Kim Lyon: ‘Jenn would rather go to a Survivor party than anything else. No matter how bad she was feeling. She could always rally for that kind of a celebration.’

Probst: “Jenn’s family arranged a beautiful spot on the Hood River in Oregon where Jenn could enjoy some peace in a lovely surrounding. She relocated there last week. There’s a great photo of Jenn walking near the water and she looks so relaxed and at peace. It was definitely the right call.

“The night she finally passed, I had the most amazing connection with Jenn. I was in my home in Los Angeles listening to a CD of music I had given Jenn. I texted her sister Kim and asked her to play the music for Jenn. As I sat there on my couch thousands of miles away, I could feel Jenn holding my hand.  Even thinking of it now brings it right back. A few minutes later Kim texted back saying, ‘We’ve already been playing it, but Jenn has stopped responding to us.’ I wrote back, ‘But she hears it. I’ve been holding her hand all night.’

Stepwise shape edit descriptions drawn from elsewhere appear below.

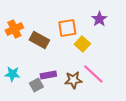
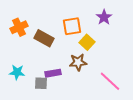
pink line: (93, 74) -> (110, 81), moved
brown star: (73, 80) -> (78, 62), moved
gray square: (36, 85) -> (41, 83), turned 32

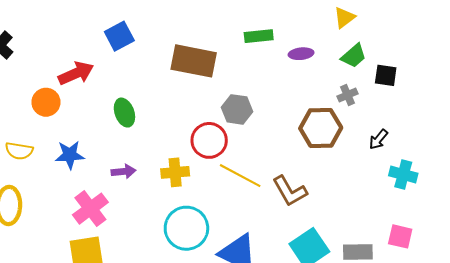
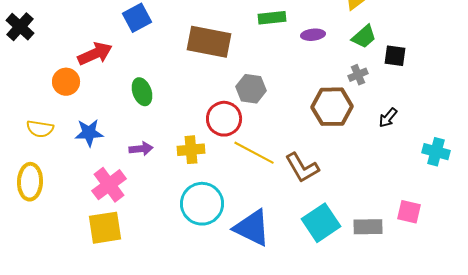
cyan cross: (403, 175) -> (436, 152), moved

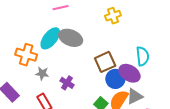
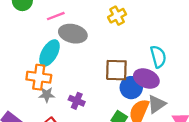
gray ellipse: (71, 38) -> (73, 34), moved
orange cross: (26, 55) -> (39, 77), moved
brown square: (105, 62) -> (116, 70), turned 35

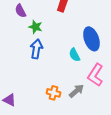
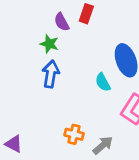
purple semicircle: (20, 11) -> (62, 22), moved
gray arrow: (76, 91) -> (103, 145), moved

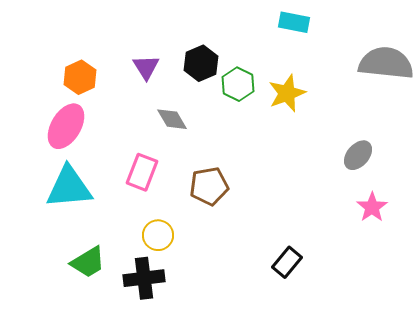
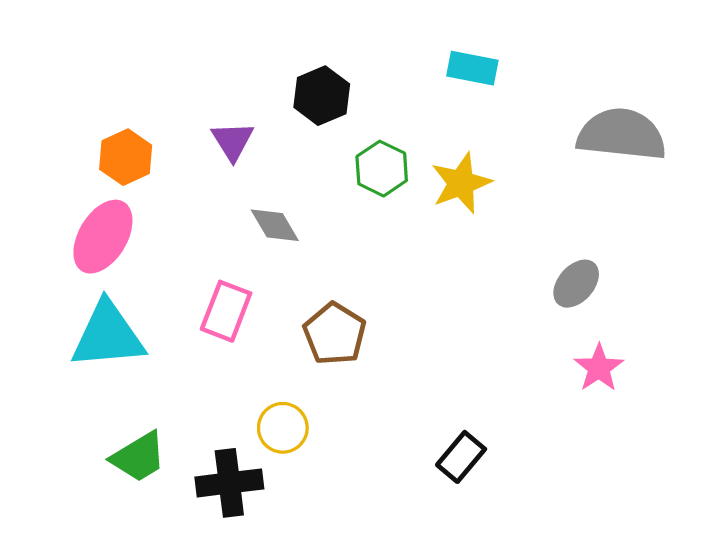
black hexagon: (201, 63) -> (322, 96), moved
brown pentagon: (209, 186) -> (335, 334), turned -30
yellow circle: (158, 235) -> (283, 428), moved

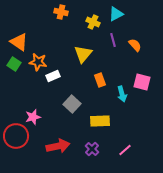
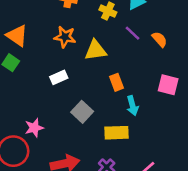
purple line: (113, 40) -> (132, 33), turned -32
yellow triangle: (83, 54) -> (96, 50), turned 42
orange star: (38, 62) -> (65, 37), moved
cyan arrow: (122, 94) -> (132, 106), moved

“As the night continued Kim was kind enough to send me updates. It was this amazing fusion of spirit and technology. The power of human energy was connecting me to Jenn on a spiritual level and the power of technology was keeping me updated on her journey. If we could find a way to harness this for greater good we could change the entire world.

“The last text came at 11:10 pm when Kim wrote simply, ‘Jenn died.’

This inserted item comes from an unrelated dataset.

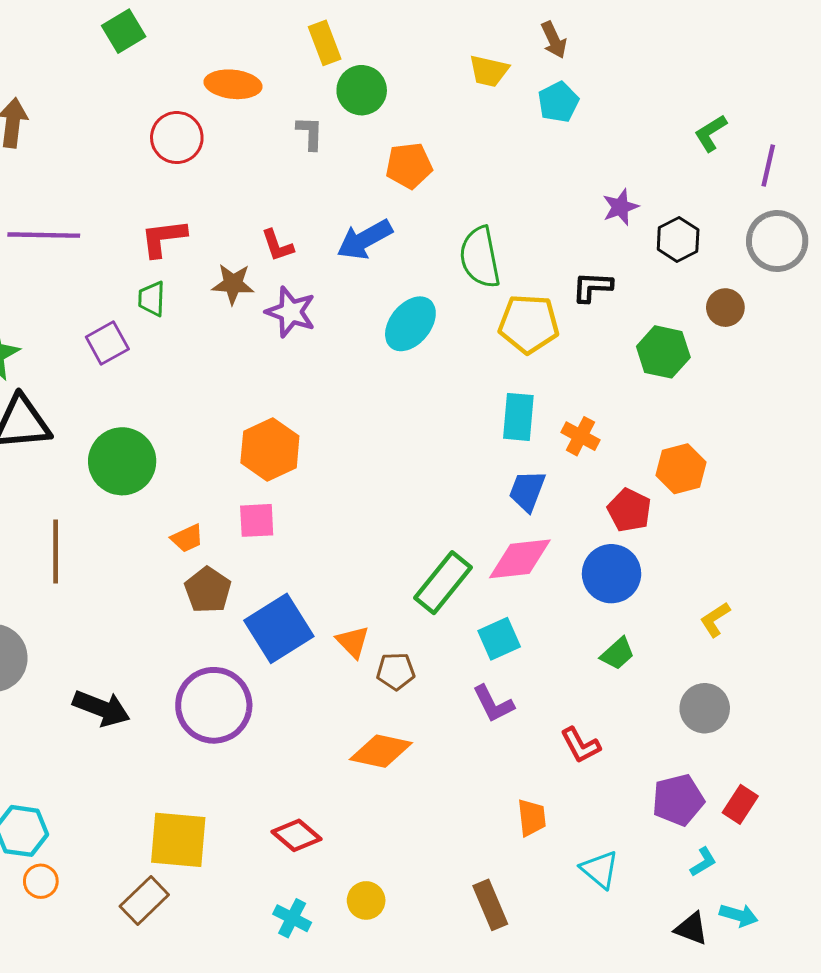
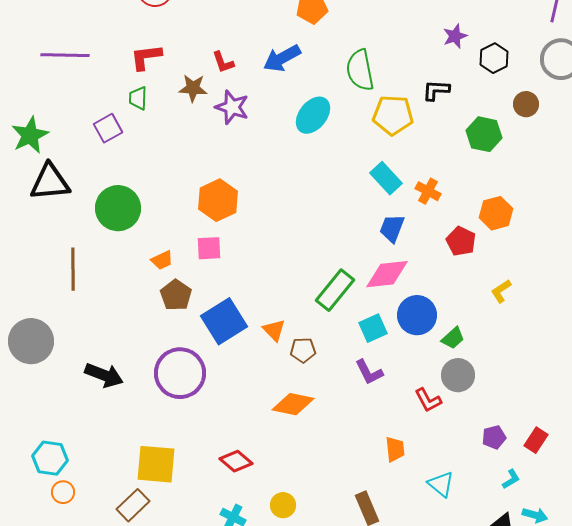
cyan rectangle: (518, 417) -> (386, 178), turned -48
blue circle: (612, 574) -> (417, 315), moved
yellow L-shape: (715, 620) -> (501, 291), moved
gray circle: (705, 708) -> (458, 375), moved
purple pentagon: (678, 800) -> (494, 437), size x0.7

“Jenn did such a good job of showing me how to love someone who is dying that it is surprisingly easy to talk about her passing. I feel there is great knowledge she wanted to share with others about how to deal with someone who is dying.

“Throughout her battle with cancer, friends would often encourage her to ‘Fight harder.  Stay positive.’ It’s a well-intentioned gesture but as I learned through Jenn, it’s not always the right one. Near the end, Jenn worried that some people may think she gave up and didn’t fight hard enough. We talked a lot about the idea that death is such a hard subject and so many of us simply don’t know what is appropriate to say so we end up saying the wrong thing for all the right reasons.

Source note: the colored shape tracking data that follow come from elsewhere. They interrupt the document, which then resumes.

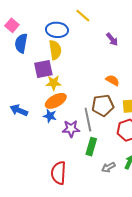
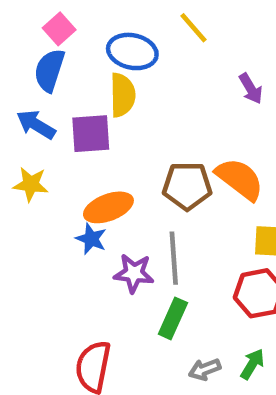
pink square: (12, 25) -> (59, 29), moved
orange semicircle: (113, 80) -> (240, 179), size x1.6
yellow star: (54, 83) -> (31, 184), moved
brown pentagon: (103, 105) -> (187, 186), moved
blue arrow: (19, 110) -> (36, 125), moved

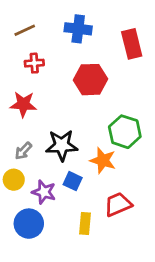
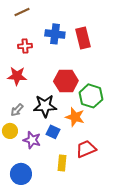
blue cross: (78, 29) -> (55, 34), moved
brown line: (25, 30) -> (22, 12), moved
red rectangle: (132, 44) -> (83, 38), moved
red hexagon: (91, 80) -> (66, 81), moved
blue circle: (29, 224) -> (21, 174), moved

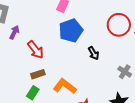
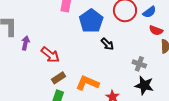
blue pentagon: (71, 31) -> (91, 21), moved
gray cross: (125, 72) -> (139, 64), moved

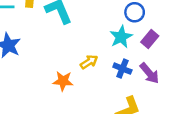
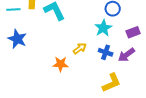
purple rectangle: (150, 39) -> (133, 32), moved, turned 32
purple arrow: (149, 73) -> (126, 55), turned 96

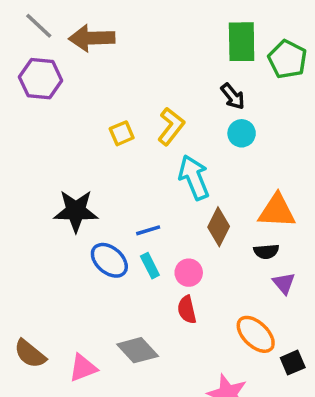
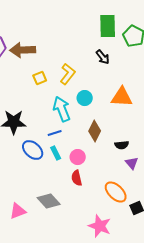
brown arrow: (92, 38) -> (23, 50), moved
cyan circle: (242, 133) -> (85, 98), moved
cyan arrow: (194, 177) -> (62, 109), moved
orange triangle: (277, 211) -> (122, 97), moved

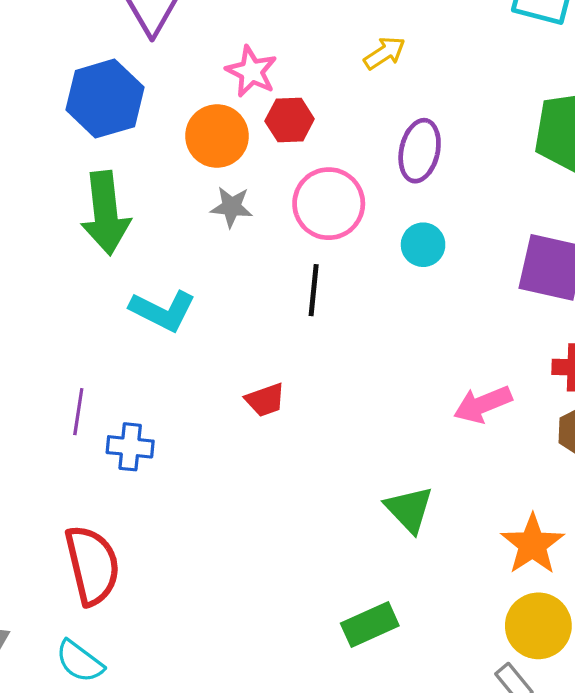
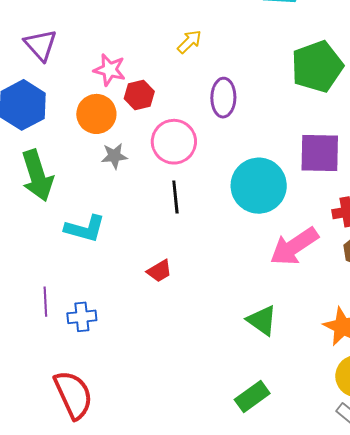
cyan circle: (423, 245) -> (259, 186), moved, size x2.0
pink arrow: (483, 404) -> (294, 246), size x1.4

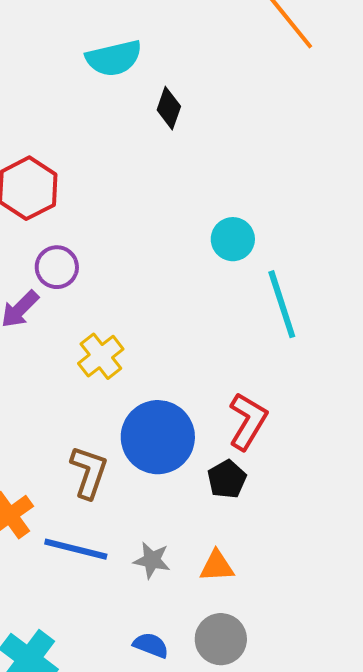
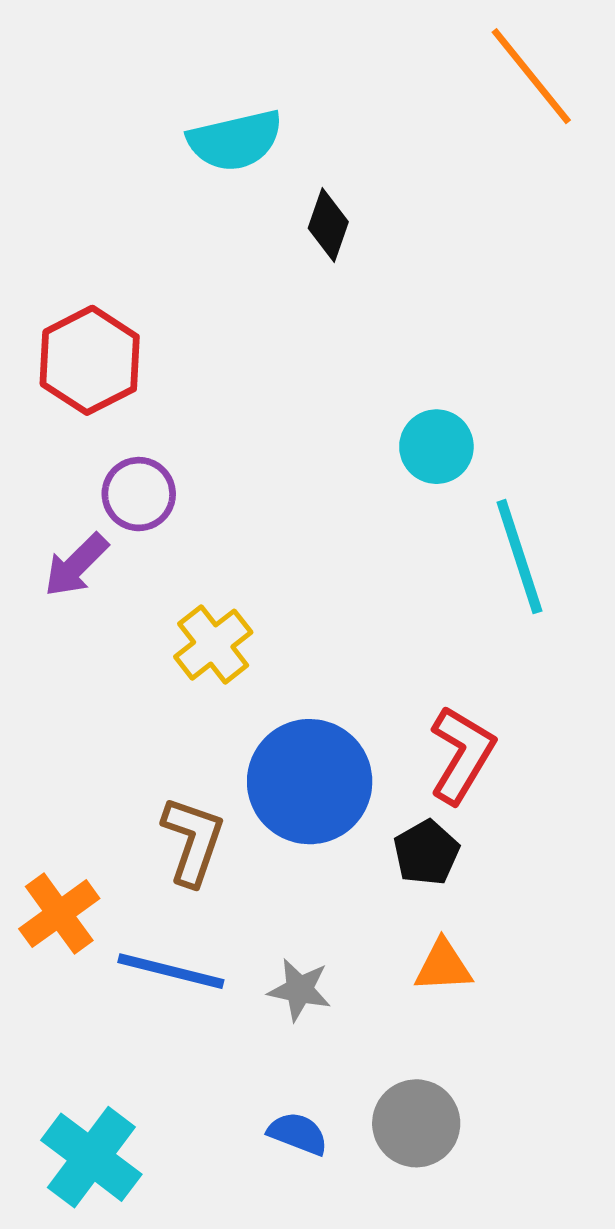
orange triangle: (217, 566) -> (443, 966), moved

“If I learned anything from Jenn it is this: Don’t be afraid to ask someone how they are truly feeling about dying. Don’t shy away from the scary parts of death. They need someone to talk to about what is going on inside their head.  Most importantly, encourage them to let go of the expectations of others and give them permission to do what is right for them, even if it means letting go.”